GWANGJU, Oct. 19 (Korea Bizwire) – The first verdict in a case of conscientious objection due to religious beliefs has been made at the Gwangju District Court of Appeal, with the judge declaring the defendant innocent of the charges. The ruling is expected to trigger controversy over the implementation of alternative forms of mandatory service.
In addition to the man (name withheld) indicted for violation of military law, two other men indicted on the same charges accepted the appeal and were ruled not guilty as well.
“He truly seems to be objecting to serve in the military because of his religious beliefs and conscience. Religion and conscience are rights that should be protected by the constitution, and an individual who practices these rights cannot be punished as a criminal,” said the Department of Justice, adding: “Countries around the world are slowly accepting conscientious objectors, and there is an option of alternative service in Korea. There are about 600 conscientious objectors in Korea, and eliminating them from military service is not going to endanger the power of the military.”
The Department of Justice also said that the legal system should offer protection for those in the minority. Conscientious objectors should be given the chance to serve the military in a different capacity, as a form of alternative service.

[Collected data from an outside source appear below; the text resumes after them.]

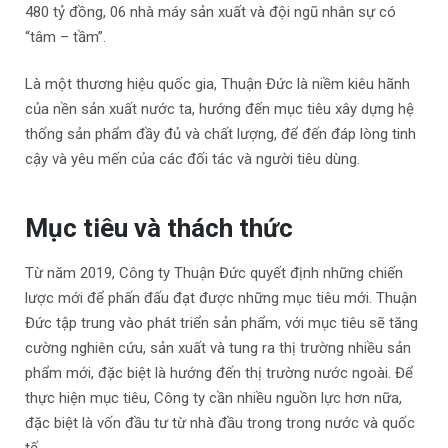
480 tỷ đồng, 06 nhà máy sản xuất và đội ngũ nhân sự có
“tâm – tầm”.
Là một thương hiệu quốc gia, Thuận Đức là niềm kiêu hãnh
của nền sản xuất nước ta, hướng đến mục tiêu xây dựng hệ
thống sản phẩm đầy đủ và chất lượng, để đến đáp lòng tinh
cậy và yêu mến của các đối tác và người tiêu dùng.
Mục tiêu và thách thức
Từ năm 2019, Công ty Thuận Đức quyết định những chiến
lược mới để phấn đấu đạt được những mục tiêu mới. Thuận
Đức tập trung vào phát triển sản phẩm, với mục tiêu sẽ tăng
cường nghiên cứu, sản xuất và tung ra thị trường nhiều sản
phẩm mới, đặc biệt là hướng đến thị trường nước ngoài. Để
thực hiện mục tiêu, Công ty cần nhiều nguồn lực hơn nữa,
đặc biệt là vốn đầu tư từ nhà đầu trong trong nước và quốc
tế.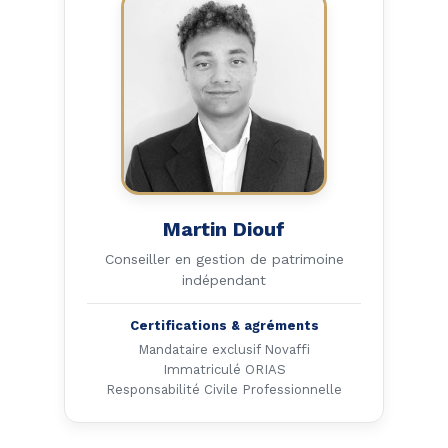
Martin Diouf
Conseiller en gestion de patrimoine
indépendant
Certifications & agréments
Mandataire exclusif Novaffi
Immatriculé ORIAS
Responsabilité Civile Professionnelle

Many conscientious objectors have been ruled not guilty at their first trial. Nine such verdicts were rendered in the last 12 months alone. However, in each of the cases, the original sentence was overturned on appeal, and the defendants were found guilty and punished by imprisonment.
According to Article 88 of current military law, individuals who do not follow their conscription order without a justifiable reason can face up to three years of imprisonment. The courts had typically been giving sentences of 18 months or more for conscientious objectors as individuals who are imprisoned for more than 18 months are exempt from military service.
Now, Article 88 is on the verge irrelevancy. Three men who have been ruled guilty for conscientious objection were victorious in their appeals. The recent legal developments have set the stage for the Constitutional Court of Korea to make a final ruling on the unconstitutionality of Article 88.